I'd wait until PetCo has their dollar per gallon sale though, otherwise, it's pretty expensive. And it give you time to get growing the plants you have now just to get more experience under your belt, you know?

Also, if you're serious about wanting to grow and keep carpet plants looking nice, I highly recommend you upgrade to the Finnex Planted+ model LEDs. I use them on my tank and I can grow anything pretty much that doesn't need heavy CO2 since I only use a supplement, not the real thing. You'll be able to grow the Alternanthera Reineckii with ease and everything just because nice and plush


----------



## clopez1 (May 23, 2012)

I plan on doing that after summer, I already put the planted plus on my wish list.  I may build a stand, not sure yet.


----------



## clopez1 (May 23, 2012)

:thumbsup:Just ordered a tiger lily bulb tonight so can't wait.. Hopefully updates soon after stuff grows in and spreads.


----------



## RussellTheShihTzu (Mar 19, 2013)

If you dose Iron the Red Root Floaters will have red roots; at least that's what Ken of Bama Plants said was wrong with mine. I started adding Iron and they looked great. Then I got lazy and they didn't.
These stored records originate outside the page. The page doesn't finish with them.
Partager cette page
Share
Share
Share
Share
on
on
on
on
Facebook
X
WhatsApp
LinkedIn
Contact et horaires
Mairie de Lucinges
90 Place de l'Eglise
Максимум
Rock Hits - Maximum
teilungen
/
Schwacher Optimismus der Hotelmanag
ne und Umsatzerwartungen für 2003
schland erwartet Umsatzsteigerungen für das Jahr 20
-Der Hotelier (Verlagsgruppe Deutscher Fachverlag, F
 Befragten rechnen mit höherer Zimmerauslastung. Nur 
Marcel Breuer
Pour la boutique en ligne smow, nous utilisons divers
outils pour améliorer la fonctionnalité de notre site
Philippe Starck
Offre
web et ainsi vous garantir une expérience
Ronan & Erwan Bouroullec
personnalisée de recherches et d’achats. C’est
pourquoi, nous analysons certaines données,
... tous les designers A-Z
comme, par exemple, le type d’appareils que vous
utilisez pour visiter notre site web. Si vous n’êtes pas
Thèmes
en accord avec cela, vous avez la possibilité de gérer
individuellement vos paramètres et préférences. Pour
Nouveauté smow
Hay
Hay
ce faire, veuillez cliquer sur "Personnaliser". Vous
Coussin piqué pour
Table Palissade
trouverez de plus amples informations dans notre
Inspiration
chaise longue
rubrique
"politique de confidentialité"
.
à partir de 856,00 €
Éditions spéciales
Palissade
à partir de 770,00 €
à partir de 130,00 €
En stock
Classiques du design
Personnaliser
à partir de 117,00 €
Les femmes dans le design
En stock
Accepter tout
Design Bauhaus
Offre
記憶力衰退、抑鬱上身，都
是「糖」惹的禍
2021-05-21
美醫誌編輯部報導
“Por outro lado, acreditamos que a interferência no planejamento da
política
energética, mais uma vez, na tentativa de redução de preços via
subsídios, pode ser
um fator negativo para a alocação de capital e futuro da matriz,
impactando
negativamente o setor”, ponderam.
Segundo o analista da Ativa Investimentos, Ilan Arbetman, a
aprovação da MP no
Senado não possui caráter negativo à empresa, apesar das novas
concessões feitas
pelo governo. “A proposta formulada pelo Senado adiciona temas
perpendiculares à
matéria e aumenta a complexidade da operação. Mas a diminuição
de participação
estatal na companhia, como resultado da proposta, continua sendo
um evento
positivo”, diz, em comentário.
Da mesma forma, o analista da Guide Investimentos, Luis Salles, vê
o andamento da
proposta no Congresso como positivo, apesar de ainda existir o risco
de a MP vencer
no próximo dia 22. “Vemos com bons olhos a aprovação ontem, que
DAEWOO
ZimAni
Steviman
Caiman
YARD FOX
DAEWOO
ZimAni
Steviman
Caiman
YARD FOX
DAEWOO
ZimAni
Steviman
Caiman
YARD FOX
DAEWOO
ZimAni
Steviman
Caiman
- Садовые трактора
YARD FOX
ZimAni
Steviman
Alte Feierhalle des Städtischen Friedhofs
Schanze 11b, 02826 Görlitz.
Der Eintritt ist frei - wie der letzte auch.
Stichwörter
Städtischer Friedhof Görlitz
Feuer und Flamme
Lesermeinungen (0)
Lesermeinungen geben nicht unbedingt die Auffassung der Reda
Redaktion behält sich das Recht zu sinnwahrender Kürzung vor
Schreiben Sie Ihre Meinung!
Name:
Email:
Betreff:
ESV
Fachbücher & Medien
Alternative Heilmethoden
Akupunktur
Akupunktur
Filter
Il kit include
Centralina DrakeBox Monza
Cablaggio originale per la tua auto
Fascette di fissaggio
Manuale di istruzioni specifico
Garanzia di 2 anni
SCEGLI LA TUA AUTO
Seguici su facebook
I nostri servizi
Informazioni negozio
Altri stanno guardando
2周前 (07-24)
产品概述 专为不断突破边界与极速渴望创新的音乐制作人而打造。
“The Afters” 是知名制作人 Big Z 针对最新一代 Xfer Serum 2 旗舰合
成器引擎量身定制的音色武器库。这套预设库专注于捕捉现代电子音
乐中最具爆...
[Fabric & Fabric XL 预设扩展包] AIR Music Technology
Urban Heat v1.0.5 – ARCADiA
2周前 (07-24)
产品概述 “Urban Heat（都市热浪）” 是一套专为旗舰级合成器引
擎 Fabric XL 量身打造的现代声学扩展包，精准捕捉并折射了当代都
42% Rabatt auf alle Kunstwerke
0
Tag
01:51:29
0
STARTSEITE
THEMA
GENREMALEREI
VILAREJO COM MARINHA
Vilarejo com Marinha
I have some of Lil's DWL in my 10; I just keep culling the little ones so the big ones will grow.

I have two Finnex Stingray on the 10 and two on the 20. One worked great on the 10 for Anubias, Java Fern and Swords. I bought another when I added the DWL.

Glad you started the journal.


----------



## clopez1 (May 23, 2012)

Thanks, I'm glad to finally find someone that added a second stingray to a 10 gallon tank! So you actually keep the big dwl and get rid of the small ones? I would figure on a 10 gallon you'd want the little ones.


----------



## clopez1 (May 23, 2012)

Ok new picture today.. I took some of the bylxa and planted them to the right to fill in some space. Took the banana lily and put it left background and also pulled my crypts and put them from back to midground. I have the tiger lily coming which will be in the right mid to background and also ordered some water sprite which will go behing the crypst. Hoping the fast growing sprite will help compete with the algae I'm getting, we'll see how well that goes. Please excuse the water, moving the plants kicked up a bunch of crud, long crypt roots.


----------



## clopez1 (May 23, 2012)

Got my Tiger Lotus today, so happy. It did break off the seed so planted it and dropped the seed in hopes it can grow another and get a two for one deal. My Water Sprite took a detour and ended up in the wrong area so by the time I get it the stems will probably be dead.


----------



## clopez1 (May 23, 2012)

My Water Sprite just came in. Should stand out more once it grows higher above the crypts.


----------



## Crossroads (Jun 28, 2014)

Loving the look so far!
I've personally been messing with A. reineckii, Golden Nesea and Ludwigia puerensis for reds with micro sword as a carpet. I need to make a diy Co2 system, really want to try my hand with co2.


----------



## clopez1 (May 23, 2012)

Thanks.. CO2 really does make a difference. I use pressurized, I got tired of mixing diy after a year or so.


----------



## Crossroads (Jun 28, 2014)

I'm thinking of DIY simply because I'm not keen on dropping the money on a premade one just yet (Especially since I just dropped 250 to rescape my two 20g longs) Worth it but man do hardscape materials get expensive quick.


----------



## clopez1 (May 23, 2012)

Understandable


----------



## clopez1 (May 23, 2012)

Ok so fixed my canister yesterday and figured it was time for a few pictures. The plants are doing well, crypt leaves are changing to their submersed form and the water sprite just got a trim hoping it will encourage new leaf growth. Poor thing got lost in the mail so trying to nurse it to health, it wasn't in the best shape when I got it. Also the lotus is growing well but a bit too green for my liking, hope it starts gaining more reddish to purplish color. Excuse the glass, I have green dust algae so just letting it do it's thing it hopes it dies in the next few weeks.


----------



## Heidispice (Jun 15, 2015)

Subbing! I've had dozens of tanks over 20 years, but am starting my first dirted tank this week! I love the look of a totally planted 10 gallon.


----------



## clopez1 (May 23, 2012)

I do too, and it's amazing how much the fish love the plants. My betta gets excited every time I put a new plant in. He claims them all and the first few days wont let any of the other fish near his new plant.


----------



## Heidispice (Jun 15, 2015)

clopez1 said:


> I do too, and it's amazing how much the fish love the plants. My betta gets excited every time I put a new plant in. He claims them all and the first few days wont let any of the other fish near his new plant.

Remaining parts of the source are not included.